Die Seite 3

Blindes Vertrauen?

Dr. Armin Edalat, Chefredakteur der DAZ

Bei Rot, da steh! Bei Grün, da geh! – wahrscheinlich ist es die erste und wichtigste Verkehrsregel, die man im Leben lernt. Unser Vertrauen in die Ampelfarben ist so groß, dass wir meistens keine weiteren Informationen benötigen. Mit Rot, Gelb oder Grün lassen sich daher auch komplexe Sachverhalte und Fragestellungen anschaulich beantworten.

Im Nachgang zum Deutschen Apothekertag 2014 wurde anlässlich eines Antrags zur Aufarbeitung der Evidenz von OTC-Arzneimitteln die Idee einer „OTC-Ampel“ geboren. Zwar war das überhaupt nicht die Intention der Antragsteller, doch beim geforderten Informationssystem, das die evidenzbasierte Beratung der Patienten schnell und unabhängig unterstützen soll, lag diese Assoziation für so manch einen nahe.

Wie praktisch es doch wäre, auf einen Blick zu sehen, welches rezeptfreie Arzneimittel für die jeweilige Indikation die höchste Evidenz aufweist, dachten sich die Befürworter. Kritiker warnten hingegen vor einer „Listenmedizin“, bei der die Auswahl an Arzneimitteln bereits im Vorhinein eingeschränkt und bewertet wäre. Auch stellte sich die Frage, welche Institution langfristig über die Expertise, Unabhängigkeit und personellen Ressourcen verfüge, um diese Daten zu generieren und der Apothekerschaft bereitzustellen.
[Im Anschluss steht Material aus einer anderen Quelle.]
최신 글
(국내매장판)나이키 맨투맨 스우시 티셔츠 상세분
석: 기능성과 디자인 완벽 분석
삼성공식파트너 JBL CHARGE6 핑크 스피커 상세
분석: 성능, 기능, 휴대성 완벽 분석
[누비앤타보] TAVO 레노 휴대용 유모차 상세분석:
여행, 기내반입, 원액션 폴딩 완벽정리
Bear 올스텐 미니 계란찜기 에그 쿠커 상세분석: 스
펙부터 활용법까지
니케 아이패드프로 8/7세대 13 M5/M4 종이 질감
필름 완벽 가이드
In den folgenden Jahren entwickelte sich eine lebhafte Diskussion über das Für und Wider einer evidenzbasierten Pharmazie. Einigkeit bestand darin, dass die Beratung von Patienten stets individuell und auf Basis der besten Wissens- und Datenquellen erfolgen sollte, aber nicht, in welcher Form Hilfestellungen und Bewertungen für die Praxis gegeben werden.

Mittlerweile gibt es „EVInews“, einen Newsletter herausgegeben von der ABDA, der seine Abonnenten über ausgewählte Therapien oder den Umgang mit klinischen Studien informiert. Die damaligen Antragsteller sehen ihre Erwartungen nur unzureichend erfüllt. Tatsächlich gleicht der Newsletter in seiner aktuellen Form eher einem Fortbildungsangebot als einem nützlichen Werkzeug für das Beratungsgespräch.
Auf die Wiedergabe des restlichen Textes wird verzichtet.